Overcoming Anger

Overcoming Anger

God’s Word and the accomplished works of Jesus Christ have set us free from every prison—physically, mentally, and spiritually.

Ephesians 4:8:
Wherefore he saith, When he
[Christ] ascended up on high, he led captivity captive, and gave gifts unto men.

While this is an accomplished reality for the believer, mental prisons can still surround us in a category of life where we don’t guard the Word in our heart. Anger is one such mental prison. By controlling our thinking and putting on the Word of God, we can experience the true freedom made available to us.

Anger is an emotion that can come from not controlling our thinking and can lead to the loss of rational thinking and sound decision-making. Many times, this emotion comes from focusing on a real or perceived offense—for example, being frustrated over situations that seem to run contrary to our preconceptions. Thoughts such as resentment, jealousy, and discouragement can all lead to anger.

Many years ago, I discovered that by using principles of the renewed mind, I could overcome negative emotions that caused me to be less than my best. Instead of letting myself get drawn into a downward spiral of thinking, I found that I could redirect my thoughts to the Word that countered the negative thoughts and allowed me to enjoy true freedom.

A great example of overcoming anger is found in II Kings 5. Naaman was captain of the army of the king of Syria, and he had leprosy. Through a series of events, he was directed to go to the man of God Elisha to be healed.
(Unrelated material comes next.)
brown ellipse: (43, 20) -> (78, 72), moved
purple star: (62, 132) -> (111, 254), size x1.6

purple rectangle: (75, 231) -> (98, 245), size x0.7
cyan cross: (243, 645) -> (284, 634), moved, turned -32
By the time he arrived at Elisha’s house, he had quite a preconceived idea of how the man of God would bring about his deliverance. But things did not develop exactly as he thought they should.

II Kings 5:9-12:
So Naaman came with his horses and with his chariot, and stood at the door of the house of Elisha.
And Elisha sent a messenger unto him, saying, Go and wash in Jordan seven times, and thy flesh shall come again to thee, and thou shalt be clean.
But Naaman was wroth, and went away, and said, Behold, I thought, He will surely come out to me, and stand, and call on the name of the Lord his God, and strike his hand over the place, and recover the leper.
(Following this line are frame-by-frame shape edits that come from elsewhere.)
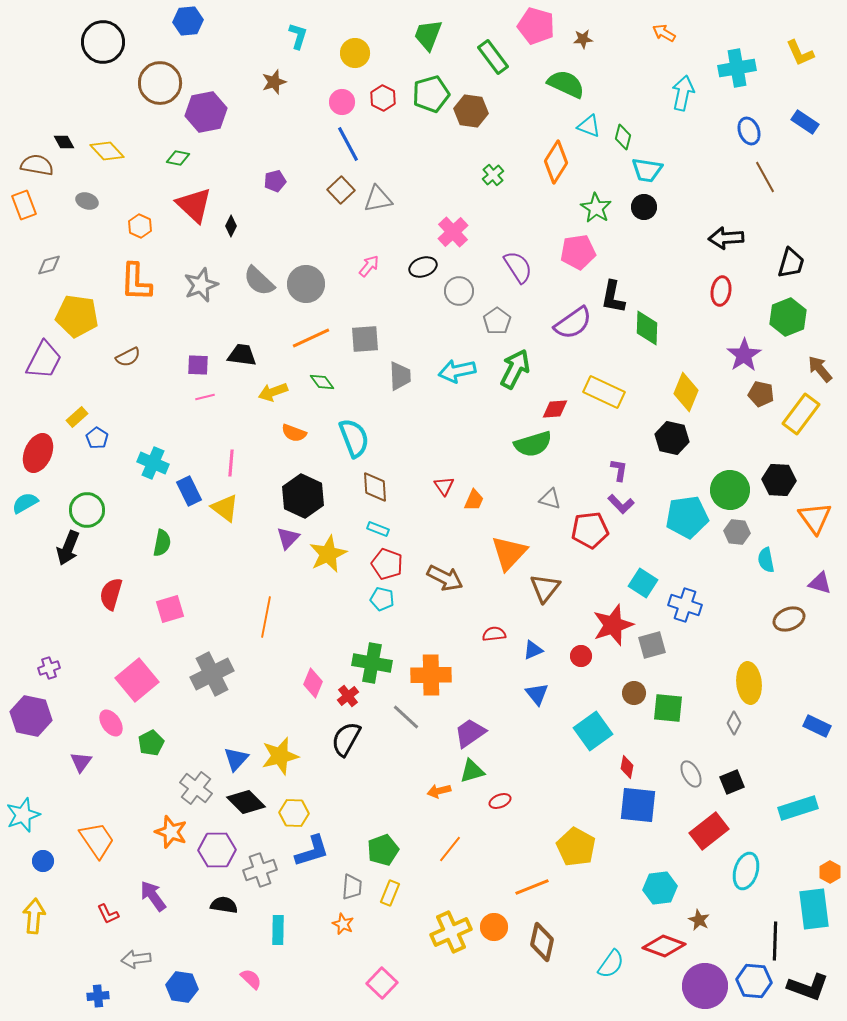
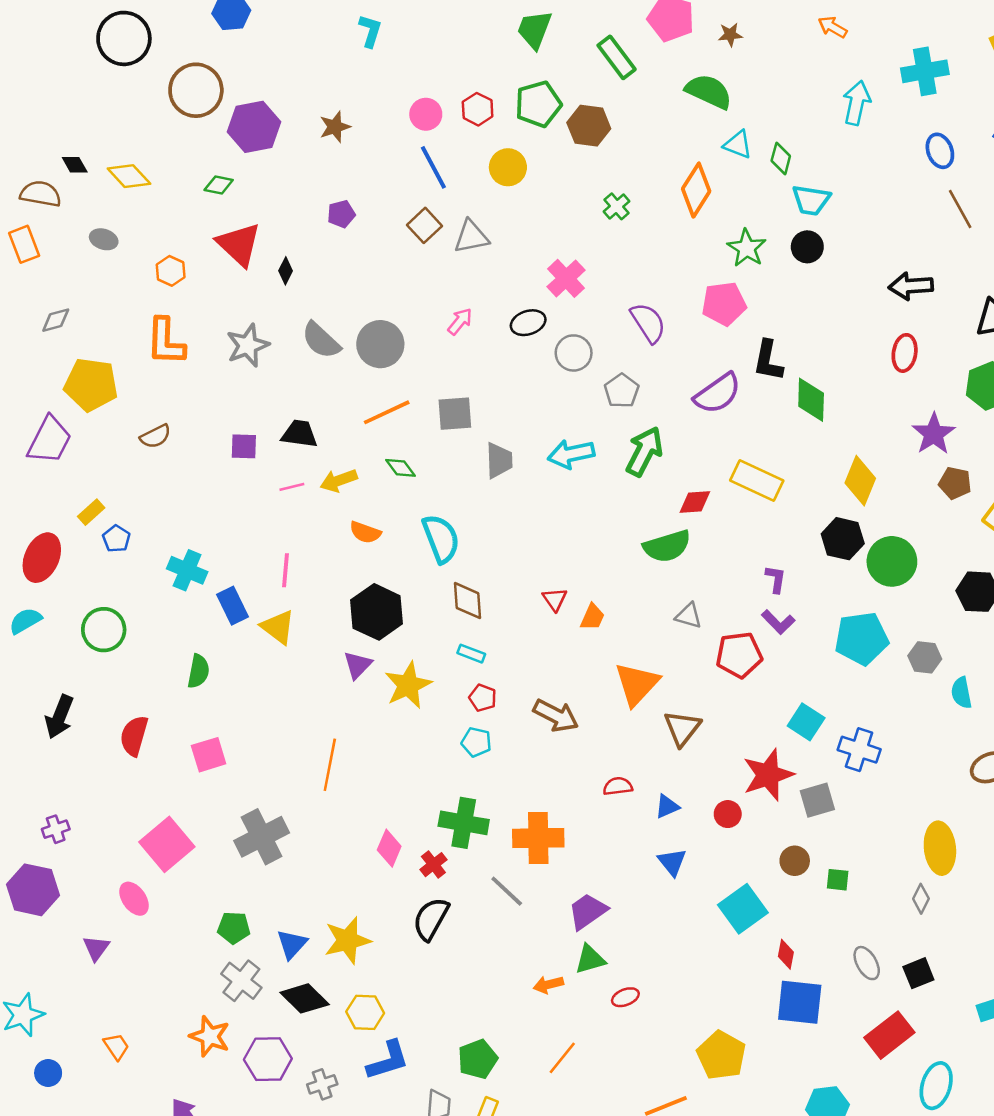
yellow circle: (355, 53) -> (508, 167), moved
brown star: (274, 82) -> (335, 127), moved
pink line: (205, 397) -> (292, 487), moved
green circle: (730, 490) -> (892, 561), moved
black arrow: (68, 548) -> (59, 717), moved
red pentagon: (387, 564) -> (483, 698), size x0.7
green square: (668, 708) -> (838, 880), size x0.6
green pentagon: (151, 743) -> (234, 928), moved, turned 30
orange trapezoid: (97, 840) -> (116, 1046), size x0.6
gray cross: (260, 870) -> (322, 1084), size x0.7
Are not Abana and Pharpar, rivers of Damascus, better than all the waters of Israel? may I not wash in them, and be clean? So he turned and went away in a rage.

Naaman became angry. He perceived both the way Elisha handled this situation and the directions from God to be offensive. Elisha had only sent his servant to speak with him! Wash in the dirty old Jordan? Surely, Elisha should have done some extravagant process to deliver him. Naaman’s dramatic reaction to the way God had proposed he be delivered nearly caused him to miss out on God’s deliverance. But what followed shows Naaman’s servants directing him to a clear path to overcome his anger.

II Kings 5:13,14:
And his servants came near, and spake unto him, and said, My father,
if the prophet had bid thee do some great thing, wouldest thou not have done it? how much rather then, when he saith to thee, Wash, and be clean?
Then went he down, and dipped himself seven times in Jordan, according to the saying of the man of God: and his flesh came again like unto the flesh of a little child, and he was clean.
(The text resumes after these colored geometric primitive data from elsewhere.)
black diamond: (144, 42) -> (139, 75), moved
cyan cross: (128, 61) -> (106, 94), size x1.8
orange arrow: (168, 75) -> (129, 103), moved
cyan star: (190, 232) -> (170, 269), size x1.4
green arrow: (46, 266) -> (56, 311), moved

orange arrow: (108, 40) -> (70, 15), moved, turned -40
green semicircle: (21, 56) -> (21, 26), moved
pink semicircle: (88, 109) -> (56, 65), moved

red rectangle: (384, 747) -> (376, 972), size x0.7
Naaman’s servants did something significant. They redirected Naaman’s thinking away from the perceived offense to the simplicity of God’s Word: wash and be clean. This is a primary key to overcoming anger. If we discover that our thoughts are not sound or based upon the truth of God’s Word, we can redirect our thinking to the Word. There is an important verse regarding this:

II Corinthians 10:5:
Casting down imaginations, and every high thing that exalteth itself against the knowledge of God, and bringing into captivity every thought to the obedience of Christ.

We can learn to identify and cast down thoughts that lead to anger.

When we control our thinking and put on the Word that addresses the need in our situation, we can enjoy true freedom in this category of life.

It has been said, “Temper gets you into trouble. Pride keeps you there.” By learning to control our thinking and putting on the Word of God, we can overcome the mental prison of anger and experience the true freedom made available to us.